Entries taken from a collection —
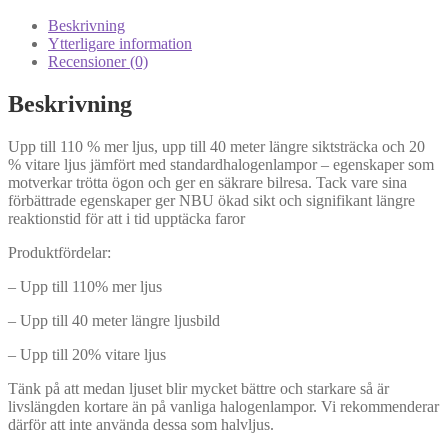
12V
55w
Beskrivning
mängd
Ytterligare information
Recensioner (0)
Beskrivning
Upp till 110 % mer ljus, upp till 40 meter längre siktsträcka och 20
% vitare ljus jämfört med standardhalogenlampor – egenskaper som
motverkar trötta ögon och ger en säkrare bilresa. Tack vare sina
förbättrade egenskaper ger NBU ökad sikt och signifikant längre
reaktionstid för att i tid upptäcka faror
Produktfördelar:
– Upp till 110% mer ljus
– Upp till 40 meter längre ljusbild
– Upp till 20% vitare ljus
Tänk på att medan ljuset blir mycket bättre och starkare så är
livslängden kortare än på vanliga halogenlampor. Vi rekommenderar
därför att inte använda dessa som halvljus.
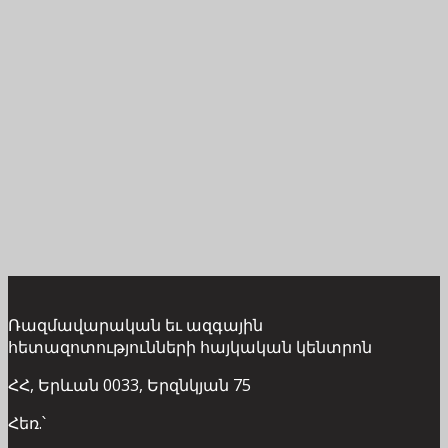
Ռազմավարական եւ ազգային
հետազոտությունների հայկական կենտրոն
ՀՀ, Երևան 0033, Երզնկյան 75
Հեռ.՝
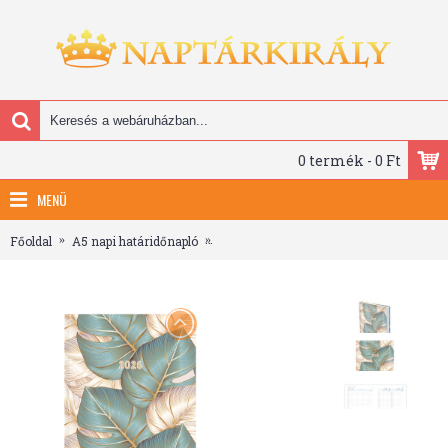
0 termék - 0 Ft
MENÜ
Főoldal
A5 napi határidőnapló
Joy, A5 napi beosztású határidőnapló, L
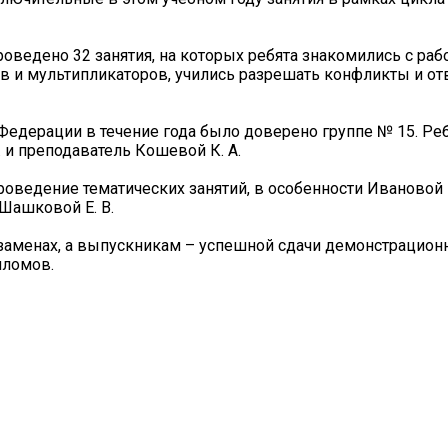
оведено 32 занятия, на которых ребята знакомились с раб
в и мультипликаторов, учились разрешать конфликты и от
Федерации в течение года было доверено группе № 15. Реб
 и преподаватель Кошевой К. А.
ведение тематических занятий, в особенности Ивановой Ю
и Шашковой Е. В.
кзаменах, а выпускникам – успешной сдачи демонстрацион
пломов.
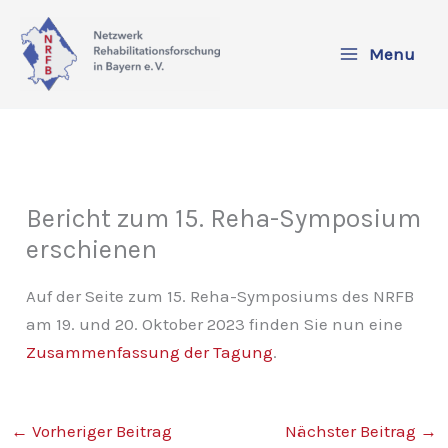
Zum
Inhalt
Menu
springen
Bericht zum 15. Reha-Symposium
erschienen
Auf der Seite zum 15. Reha-Symposiums des NRFB
am 19. und 20. Oktober 2023 finden Sie nun eine
Zusammenfassung der Tagung
.
←
Vorheriger Beitrag
Nächster Beitrag
→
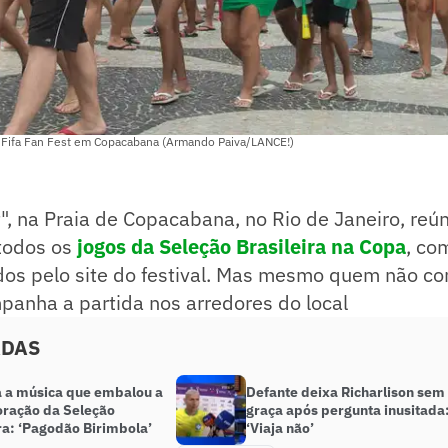
 Fifa Fan Fest em Copacabana (Armando Paiva/LANCE!)
t", na Praia de Copacabana, no Rio de Janeiro, reú
todos os
jogos da Seleção Brasileira na Copa
, co
ados pelo site do festival. Mas mesmo quem não c
panha a partida nos arredores do local
ADAS
 a música que embalou a
Defante deixa Richarlison sem
ação da Seleção
graça após pergunta inusitada
ra: ‘Pagodão Birimbola’
‘Viaja não’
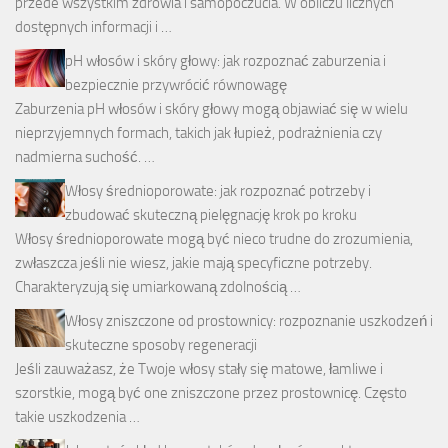
przede wszystkim zdrowia i samopoczucia. W obliczu licznych
dostępnych informacji i …
pH włosów i skóry głowy: jak rozpoznać zaburzenia i
bezpiecznie przywrócić równowagę
Zaburzenia pH włosów i skóry głowy mogą objawiać się w wielu
nieprzyjemnych formach, takich jak łupież, podrażnienia czy
nadmierna suchość. …
Włosy średnioporowate: jak rozpoznać potrzeby i
zbudować skuteczną pielęgnację krok po kroku
Włosy średnioporowate mogą być nieco trudne do zrozumienia,
zwłaszcza jeśli nie wiesz, jakie mają specyficzne potrzeby.
Charakteryzują się umiarkowaną zdolnością …
Włosy zniszczone od prostownicy: rozpoznanie uszkodzeń i
skuteczne sposoby regeneracji
Jeśli zauważasz, że Twoje włosy stały się matowe, łamliwe i
szorstkie, mogą być one zniszczone przez prostownicę. Często
takie uszkodzenia …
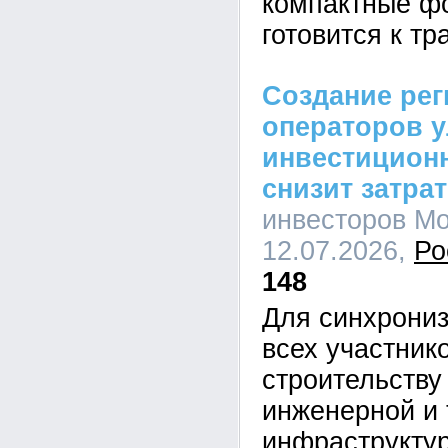
компактные фо
готовится к т
Создание ре
операторов 
инвестицион
снизит затра
инвесторов Мо
12.07.2026,
Ро
148
Для синхрониз
всех участник
строительству
инженерной и 
инфраструктур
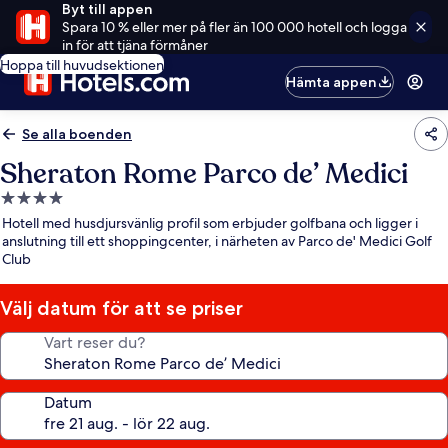
Byt till appen
Spara 10 % eller mer på fler än 100 000 hotell och logga
in för att tjäna förmåner
Hoppa till huvudsektionen
Hämta appen
Se alla boenden
Sheraton Rome Parco de’ Medici
4.0-
stjärnigt
Hotell med husdjursvänlig profil som erbjuder golfbana och ligger i
boende
anslutning till ett shoppingcenter, i närheten av Parco de' Medici Golf
Club
Välj datum för att se priser
Vart reser du?
Datum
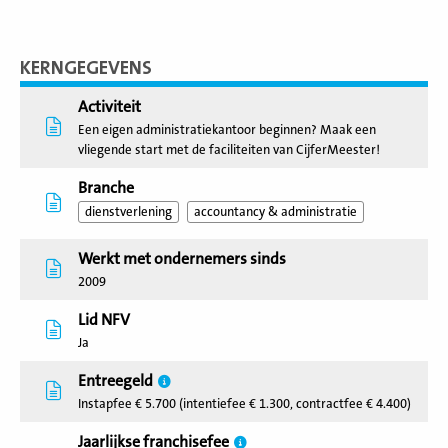
KERNGEGEVENS
Activiteit
Een eigen administratiekantoor beginnen? Maak een
vliegende start met de faciliteiten van CijferMeester!
Branche
dienstverlening
accountancy & administratie
Werkt met ondernemers sinds
2009
Lid NFV
Ja
Entreegeld
Instapfee € 5.700 (intentiefee € 1.300, contractfee € 4.400)
Jaarlijkse franchisefee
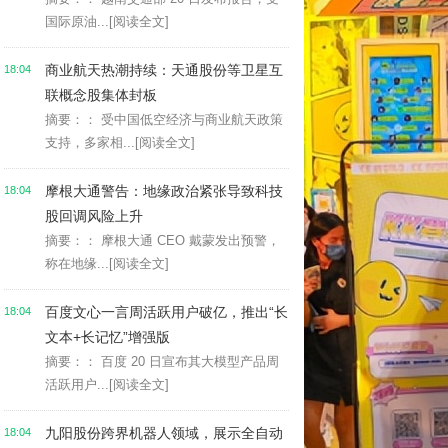
国际原油...
[阅读全文]
商业航天热潮持续：天通股份等卫星互
18:04
联概念股集体封板
摘要：： 受中国低空经济与商业航天政策
支持，多家相...
[阅读全文]
摩根大通警告：地缘政治紧张导致科技
18:04
股回调风险上升
摘要：： 摩根大通 CEO 戴蒙发出预警，
称在地缘...
[阅读全文]
百度文心一言周活跃用户破亿，推出“长
18:04
文本+长记忆”增强版
摘要：： 百度 20 日宣布其大模型产品周
活跃用户...
[阅读全文]
九阳股份跨界机器人领域，展示全自动
18:04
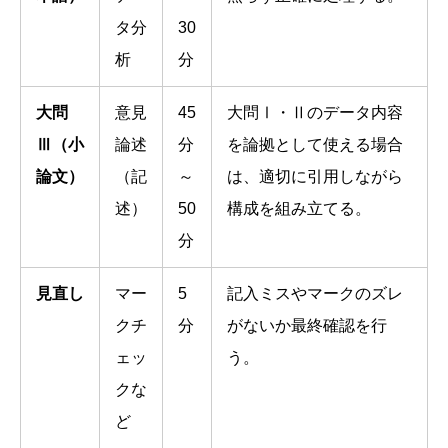
タ分
30
析
分
大問
意見
45
大問Ⅰ・Ⅱのデータ内容
Ⅲ（小
論述
分
を論拠として使える場合
論文）
（記
～
は、適切に引用しながら
述）
50
構成を組み立てる。
分
見直し
マー
5
記入ミスやマークのズレ
クチ
分
がないか最終確認を行
ェッ
う。
クな
ど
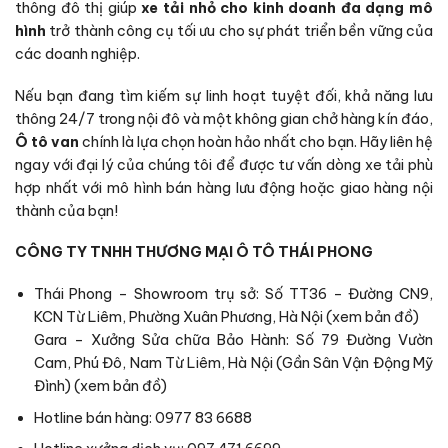
thông đô thị giúp
xe tải nhỏ cho kinh doanh đa dạng mô
hình
trở thành công cụ tối ưu cho sự phát triển bền vững của
các doanh nghiệp.
Nếu bạn đang tìm kiếm sự linh hoạt tuyệt đối, khả năng lưu
thông 24/7 trong nội đô và một không gian chở hàng kín đáo,
Ô tô van
chính là lựa chọn hoàn hảo nhất cho bạn. Hãy liên hệ
ngay với đại lý của chúng tôi để được tư vấn dòng xe tải phù
hợp nhất với mô hình bán hàng lưu động hoặc giao hàng nội
thành của bạn!
CÔNG TY TNHH THƯƠNG MẠI Ô TÔ THÁI PHONG
Thái Phong – Showroom trụ sở: Số TT36 – Đường CN9,
KCN Từ Liêm, Phường Xuân Phương, Hà Nội (
xem bản đồ
)
Gara – Xưởng Sửa chữa Bảo Hành: Số 79 Đường Vườn
Cam, Phú Đô, Nam Từ Liêm, Hà Nội (Gần Sân Vận Động Mỹ
Đình) (
xem bản đồ
)
Hotline bán hàng: 0977 83 6688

Task description — Wherever the word "potrzeby" turns up in the records above, copy the line that holds it.

Expected answer —
Włosy średnioporowate: jak rozpoznać potrzeby i
zwłaszcza jeśli nie wiesz, jakie mają specyficzne potrzeby.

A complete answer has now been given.